== Input material ==

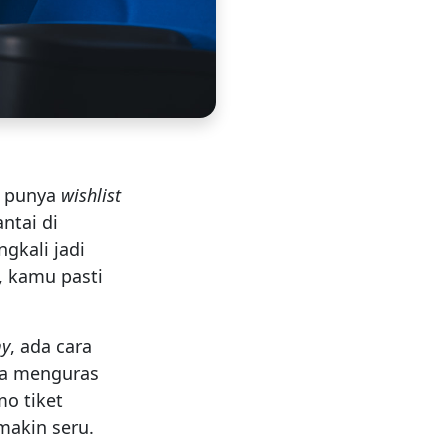
n punya
wishlist
ntai di
ngkali jadi
, kamu pasti
my
, ada cara
pa menguras
mo tiket
akin seru.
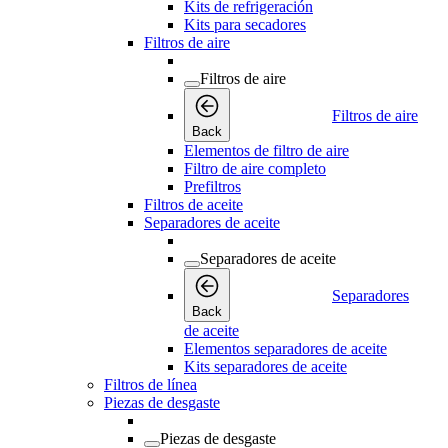
Kits de refrigeración
Kits para secadores
Filtros de aire
Filtros de aire
Filtros de aire
Back
Elementos de filtro de aire
Filtro de aire completo
Prefiltros
Filtros de aceite
Separadores de aceite
Separadores de aceite
Separadores
Back
de aceite
Elementos separadores de aceite
Kits separadores de aceite
Filtros de línea
Piezas de desgaste
Piezas de desgaste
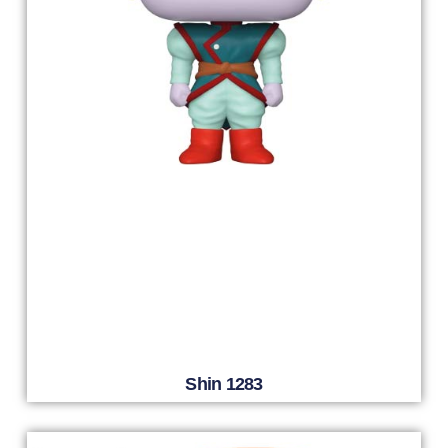
Shin 1283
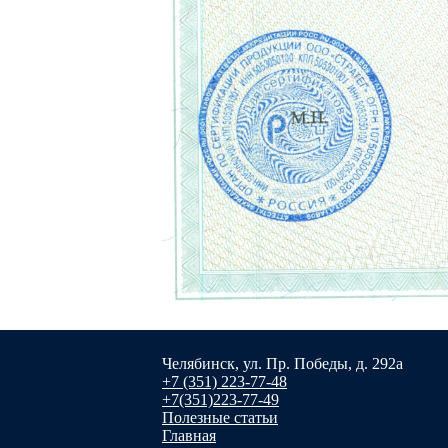
Челябинск, ул. Пр. Победы, д. 292а
+7 (351) 223-77-48
+7(351)223-77-49
Полезные статьи
Главная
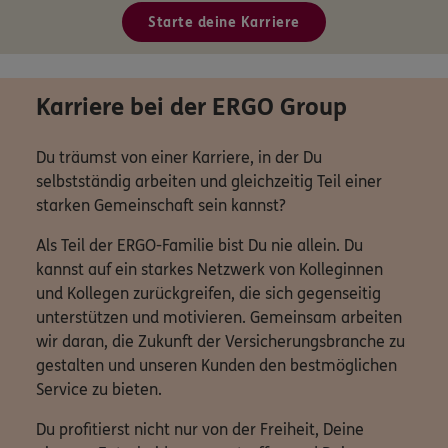
Starte deine Karriere
Karriere bei der ERGO Group
Du träumst von einer Karriere, in der Du
selbstständig arbeiten und gleichzeitig Teil einer
starken Gemeinschaft sein kannst?
Als Teil der ERGO-Familie bist Du nie allein. Du
kannst auf ein starkes Netzwerk von Kolleginnen
und Kollegen zurückgreifen, die sich gegenseitig
unterstützen und motivieren. Gemeinsam arbeiten
wir daran, die Zukunft der Versicherungsbranche zu
gestalten und unseren Kunden den bestmöglichen
Service zu bieten.
Du profitierst nicht nur von der Freiheit, Deine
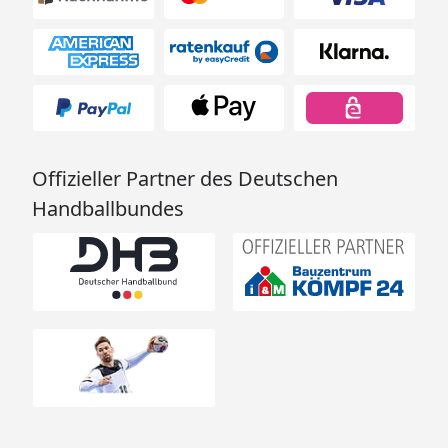
Offizieller Partner des Deutschen
Handballbundes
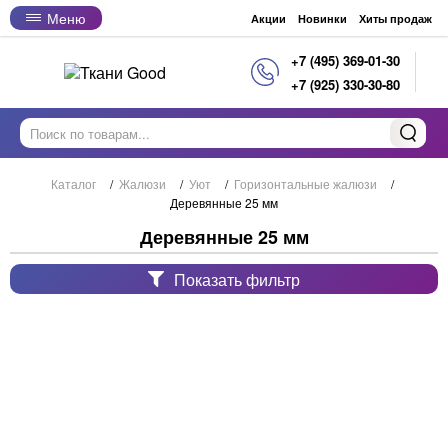
Меню
Акции
Новинки
Хиты продаж
+7 (495) 369-01-30
+7 (925) 330-30-80
Каталог
/
Жалюзи
/
Уют
/
Горизонтальные жалюзи
/
Деревянные 25 мм
Деревянные 25 мм
Показать фильтр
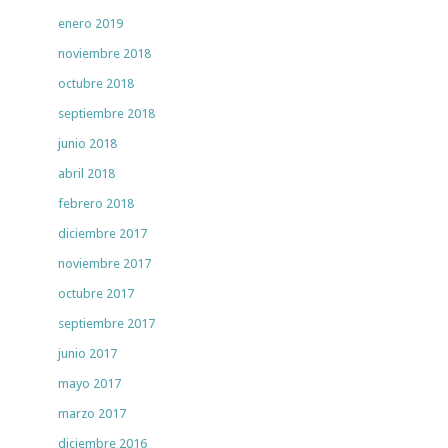
enero 2019
noviembre 2018
octubre 2018
septiembre 2018
junio 2018
abril 2018
febrero 2018
diciembre 2017
noviembre 2017
octubre 2017
septiembre 2017
junio 2017
mayo 2017
marzo 2017
diciembre 2016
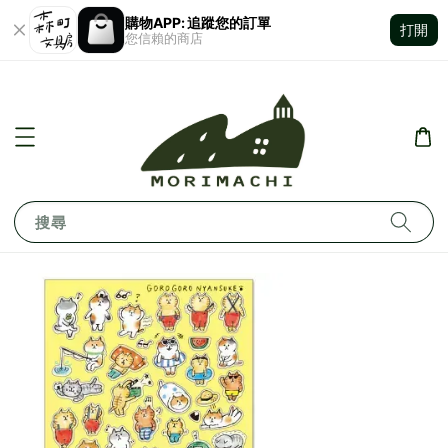
購物APP: 追蹤您的訂單
打開
您信賴的商店
搜尋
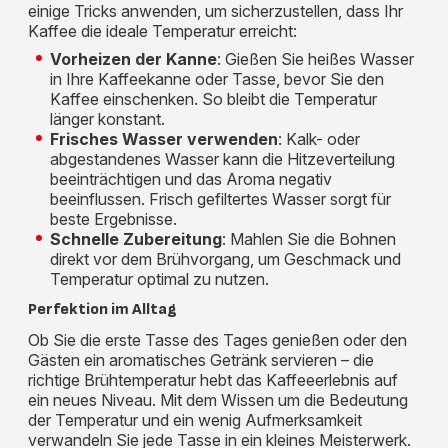
einige Tricks anwenden, um sicherzustellen, dass Ihr
Kaffee die ideale Temperatur erreicht:
Vorheizen der Kanne
: Gießen Sie heißes Wasser
in Ihre Kaffeekanne oder Tasse, bevor Sie den
Kaffee einschenken. So bleibt die Temperatur
länger konstant.
Frisches Wasser verwenden
: Kalk- oder
abgestandenes Wasser kann die Hitzeverteilung
beeinträchtigen und das Aroma negativ
beeinflussen. Frisch gefiltertes Wasser sorgt für
beste Ergebnisse.
Schnelle Zubereitung
: Mahlen Sie die Bohnen
direkt vor dem Brühvorgang, um Geschmack und
Temperatur optimal zu nutzen.
Perfektion im Alltag
Ob Sie die erste Tasse des Tages genießen oder den
Gästen ein aromatisches Getränk servieren – die
richtige Brühtemperatur hebt das Kaffeeerlebnis auf
ein neues Niveau. Mit dem Wissen um die Bedeutung
der Temperatur und ein wenig Aufmerksamkeit
verwandeln Sie jede Tasse in ein kleines Meisterwerk.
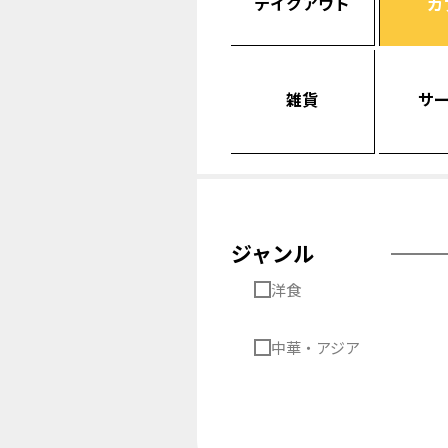
テイクアウト
カ
雑貨
サ
ジャンル
洋食
中華・アジア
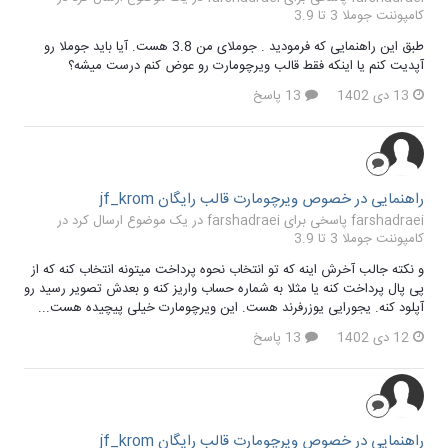
کامپوننت جوملا 3 تا 3.9
طبق این راهنمایی که فرمودید . جوملای من 3.8 هست. آیا باید جوملا رو
آپدیت کنم یا اینکه فقط قالب ویرچومارت رو عوض کنم درست میشه؟
13 دی 1402
13 پاسخ
راهنمایی در خصوص ویرچومارت قالب رایگان jf_krom
farshadraei پاسخی برای farshadraei در یک موضوع ارسال کرد در
کامپوننت جوملا 3 تا 3.9
و نکته جالب آخرش اینه که تو انتخاب نحوه پرداخت میتونه انتخاب کنه که از
پی پال پرداخت کنه یا مثلا به شماره حساب واریز کنه و بعدش تصویر رسید رو
آپلود کنه. یجورایی یوزرفرند هست. این ویرچومارت خیلی پیچیده هست...
12 دی 1402
13 پاسخ
راهنمایی در خصوص ویرچومارت قالب رایگان jf_krom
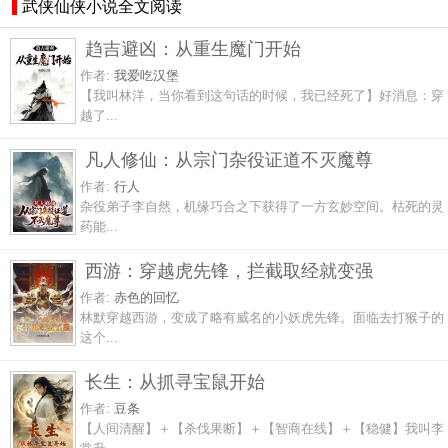
武侠仙侠小说全文阅读
趋吉避凶：从重生魔门开始
作者:
我爱吃汉堡
【我叫林洋，当你看到这句话的时候，我已经死了】好消息：穿
越了...
凡人修仙：从宗门杂役证道不灭魔尊
作者:
行人
杂役弟子李自然，机缘巧合之下获得了一方玄妙空间。枯死的灵
药能...
西游：穿越虎先锋，拦截取经就变强
作者:
赤色的回忆
林默穿越西游，变成了略有威名的小妖虎先锋。面临去打猴子的
这个...
长生：从抓寻宝鼠开始
作者:
豆条
【人间清醒】＋【杀伐果断】＋【智商在线】＋【稳健】我叫李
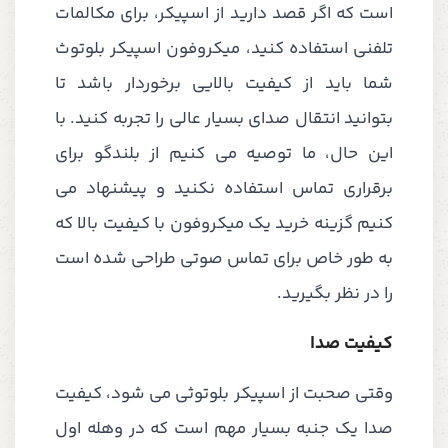
است که اگر قصد دارید از اسپیکر، برای مکالمات
تلفنی استفاده کنید، میکروفون اسپیکر بلوتوث
شما باید از کیفیت بالایی برخوردار باشد تا
بتوانید انتقال صدای بسیار عالی را تجربه کنید. با
این حال، ما توصیه می کنیم از بلندگو برای
برقراری تماس استفاده نکنید و پیشنهاد می
کنیم گزینه خرید یک میکروفون با کیفیت بالا که
به طور خاص برای تماس صوتی طراحی شده است
را در نظر بگیرید.
کیفیت صدا
وقتی صحبت از اسپیکر بلوتوثی می شود، کیفیت
صدا یک جنبه بسیار مهم است که در وهله اول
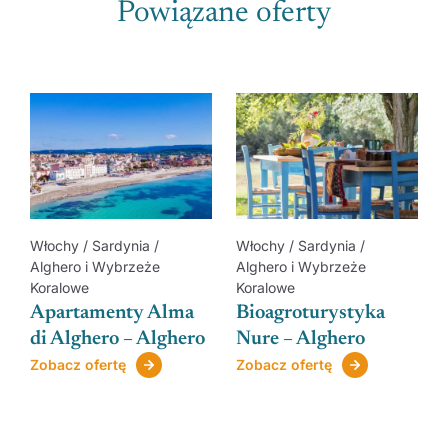
Powiązane oferty
Zobacz regiony
Włochy / Sardynia /
Włochy / Sardynia /
Alghero i Wybrzeże
Alghero i Wybrzeże
Koralowe
Koralowe
Apartamenty Alma
Bioagroturystyka
di Alghero – Alghero
Nure – Alghero
Zobacz ofertę
Zobacz ofertę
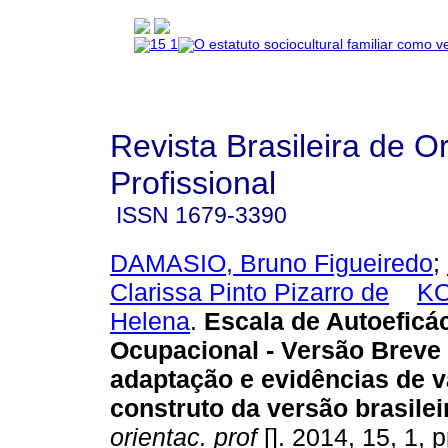
Revista Brasileira de O
Profissional
ISSN
1679-3390
DAMASIO, Bruno Figueiredo
;
Clarissa Pinto Pizarro de
KO
Helena
.
Escala de Autoeficá
Ocupacional - Versão Breve
adaptação e evidências de v
construto da versão brasilei
orientac. prof
[]. 2014, 15, 1, 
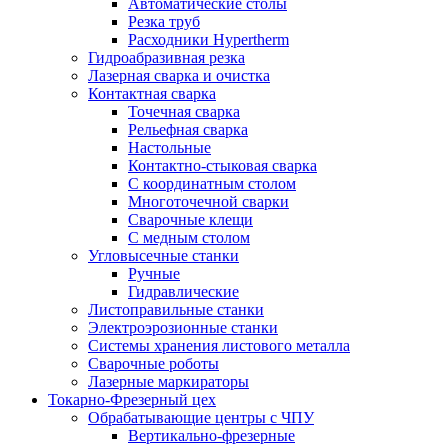
Автоматические столы
Резка труб
Расходники Hypertherm
Гидроабразивная резка
Лазерная сварка и очистка
Контактная сварка
Точечная сварка
Рельефная сварка
Настольные
Контактно-стыковая сварка
С координатным столом
Многоточечной сварки
Сварочные клещи
С медным столом
Угловысечные станки
Ручные
Гидравлические
Листоправильные станки
Электроэрозионные станки
Системы хранения листового металла
Сварочные роботы
Лазерные маркираторы
Токарно-Фрезерный цех
Обрабатывающие центры с ЧПУ
Вертикально-фрезерные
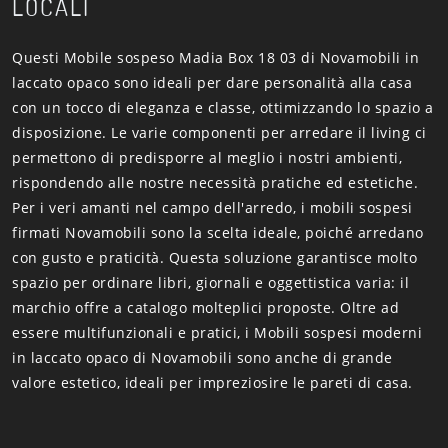
LOCALI
Questi Mobile sospeso Madia Box 18 03 di Novamobili in
laccato opaco sono ideali per dare personalità alla casa
con un tocco di eleganza e classe, ottimizzando lo spazio a
disposizione. Le varie componenti per arredare il living ci
permettono di predisporre al meglio i nostri ambienti,
rispondendo alle nostre necessità pratiche ed estetiche.
Per i veri amanti nel campo dell'arredo, i mobili sospesi
firmati Novamobili sono la scelta ideale, poiché arredano
con gusto e praticità. Questa soluzione garantisce molto
spazio per ordinare libri, giornali e oggettistica varia: il
marchio offre a catalogo molteplici proposte. Oltre ad
essere multifunzionali e pratici, i Mobili sospesi moderni
in laccato opaco di Novamobili sono anche di grande
valore estetico, ideali per impreziosire le pareti di casa.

===

▶ _Required action_
Once the pictures are set aside, copy the remaining text of every entry exactly.

▶ _Reply to the exercise_
n punya
wishlist
ntai di
ngkali jadi
, kamu pasti
my
, ada cara
pa menguras
mo tiket
akin seru.
Kits de refrigeración
Kits para secadores
Filtros de aire
Filtros de aire
Filtros de aire
Back
Elementos de filtro de aire
Filtro de aire completo
Prefiltros
Filtros de aceite
Separadores de aceite
Separadores de aceite
Separadores
Back
de aceite
Elementos separadores de aceite
Kits separadores de aceite
Filtros de línea
Piezas de desgaste
Piezas de desgaste
Shin 1283
Челябинск, ул. Пр. Победы, д. 292а
+7 (351) 223-77-48
+7(351)223-77-49
Полезные статьи
Главная
Starte deine Karriere
Karriere bei der ERGO Group
Du träumst von einer Karriere, in der Du
selbstständig arbeiten und gleichzeitig Teil einer
starken Gemeinschaft sein kannst?
Als Teil der ERGO-Familie bist Du nie allein. Du
kannst auf ein starkes Netzwerk von Kolleginnen
und Kollegen zurückgreifen, die sich gegenseitig
unterstützen und motivieren. Gemeinsam arbeiten
wir daran, die Zukunft der Versicherungsbranche zu
gestalten und unseren Kunden den bestmöglichen
Service zu bieten.
Du profitierst nicht nur von der Freiheit, Deine
Offizieller Partner des Deutschen
Handballbundes
Меню
Акции
Новинки
Хиты продаж
+7 (495) 369-01-30
+7 (925) 330-30-80
Каталог
/
Жалюзи
/
Уют
/
Горизонтальные жалюзи
/
Деревянные 25 мм
Деревянные 25 мм
Показать фильтр
enero 2019
noviembre 2018
octubre 2018
septiembre 2018
junio 2018
abril 2018
febrero 2018
diciembre 2017
noviembre 2017
octubre 2017
septiembre 2017
junio 2017
mayo 2017
marzo 2017
diciembre 2016
購物APP: 追蹤您的訂單
打開
您信賴的商店
搜尋
einige Tricks anwenden, um sicherzustellen, dass Ihr
Kaffee die ideale Temperatur erreicht:
Vorheizen der Kanne
: Gießen Sie heißes Wasser
in Ihre Kaffeekanne oder Tasse, bevor Sie den
Kaffee einschenken. So bleibt die Temperatur
länger konstant.
Frisches Wasser verwenden
: Kalk- oder
abgestandenes Wasser kann die Hitzeverteilung
beeinträchtigen und das Aroma negativ
beeinflussen. Frisch gefiltertes Wasser sorgt für
beste Ergebnisse.
Schnelle Zubereitung
: Mahlen Sie die Bohnen
direkt vor dem Brühvorgang, um Geschmack und
Temperatur optimal zu nutzen.
Perfektion im Alltag
Ob Sie die erste Tasse des Tages genießen oder den
Gästen ein aromatisches Getränk servieren – die
richtige Brühtemperatur hebt das Kaffeeerlebnis auf
ein neues Niveau. Mit dem Wissen um die Bedeutung
der Temperatur und ein wenig Aufmerksamkeit
verwandeln Sie jede Tasse in ein kleines Meisterwerk.
テイクアウト
カ
雑貨
サ
ジャンル
洋食
中華・アジア
کامپوننت جوملا 3 تا 3.9
طبق این راهنمایی که فرمودید . جوملای من 3.8 هست. آیا باید جوملا رو
آپدیت کنم یا اینکه فقط قالب ویرچومارت رو عوض کنم درست میشه؟
13 دی 1402
13 پاسخ
راهنمایی در خصوص ویرچومارت قالب رایگان jf_krom
farshadraei پاسخی برای farshadraei در یک موضوع ارسال کرد در
کامپوننت جوملا 3 تا 3.9
و نکته جالب آخرش اینه که تو انتخاب نحوه پرداخت میتونه انتخاب کنه که از
پی پال پرداخت کنه یا مثلا به شماره حساب واریز کنه و بعدش تصویر رسید رو
آپلود کنه. یجورایی یوزرفرند هست. این ویرچومارت خیلی پیچیده هست...
12 دی 1402
13 پاسخ
راهنمایی در خصوص ویرچومارت قالب رایگان jf_krom
武侠仙侠小说全文阅读
趋吉避凶：从重生魔门开始
作者:
我爱吃汉堡
【我叫林洋，当你看到这句话的时候，我已经死了】好消息：穿
越了...
凡人修仙：从宗门杂役证道不灭魔尊
作者:
行人
杂役弟子李自然，机缘巧合之下获得了一方玄妙空间。枯死的灵
药能...
西游：穿越虎先锋，拦截取经就变强
作者:
赤色的回忆
林默穿越西游，变成了略有威名的小妖虎先锋。面临去打猴子的
这个...
长生：从抓寻宝鼠开始
作者:
豆条
【人间清醒】＋【杀伐果断】＋【智商在线】＋【稳健】我叫李
است که اگر قصد دارید از اسپیکر، برای مکالمات
تلفنی استفاده کنید، میکروفون اسپیکر بلوتوث
شما باید از کیفیت بالایی برخوردار باشد تا
بتوانید انتقال صدای بسیار عالی را تجربه کنید. با
این حال، ما توصیه می کنیم از بلندگو برای
برقراری تماس استفاده نکنید و پیشنهاد می
کنیم گزینه خرید یک میکروفون با کیفیت بالا که
به طور خاص برای تماس صوتی طراحی شده است
را در نظر بگیرید.
کیفیت صدا
وقتی صحبت از اسپیکر بلوتوثی می شود، کیفیت
صدا یک جنبه بسیار مهم است که در وهله اول
Powiązane oferty
Zobacz regiony
Włochy / Sardynia /
Włochy / Sardynia /
Alghero i Wybrzeże
Alghero i Wybrzeże
Koralowe
Koralowe
Apartamenty Alma
Bioagroturystyka
di Alghero – Alghero
Nure – Alghero
Zobacz ofertę
Zobacz ofertę
Revista Brasileira de O
Profissional
ISSN
1679-3390
DAMASIO, Bruno Figueiredo
;
Clarissa Pinto Pizarro de
KO
Helena
.
Escala de Autoeficá
Ocupacional - Versão Breve
adaptação e evidências de v
construto da versão brasilei
orientac. prof
[]. 2014, 15, 1, 
Автоматические столы
Резка труб
Расходники Hypertherm
Гидроабразивная резка
Лазерная сварка и очистка
Контактная сварка
Точечная сварка
Рельефная сварка
Настольные
Контактно-стыковая сварка
С координатным столом
Многоточечной сварки
Сварочные клещи
С медным столом
Угловысечные станки
Ручные
Гидравлические
Листоправильные станки
Электроэрозионные станки
Системы хранения листового металла
Сварочные роботы
Лазерные маркираторы
Токарно-Фрезерный цех
Обрабатывающие центры с ЧПУ
Вертикально-фрезерные
LOCALI
Questi Mobile sospeso Madia Box 18 03 di Novamobili in
laccato opaco sono ideali per dare personalità alla casa
con un tocco di eleganza e classe, ottimizzando lo spazio a
disposizione. Le varie componenti per arredare il living ci
permettono di predisporre al meglio i nostri ambienti,
rispondendo alle nostre necessità pratiche ed estetiche.
Per i veri amanti nel campo dell'arredo, i mobili sospesi
firmati Novamobili sono la scelta ideale, poiché arredano
con gusto e praticità. Questa soluzione garantisce molto
spazio per ordinare libri, giornali e oggettistica varia: il
marchio offre a catalogo molteplici proposte. Oltre ad
essere multifunzionali e pratici, i Mobili sospesi moderni
in laccato opaco di Novamobili sono anche di grande
valore estetico, ideali per impreziosire le pareti di casa.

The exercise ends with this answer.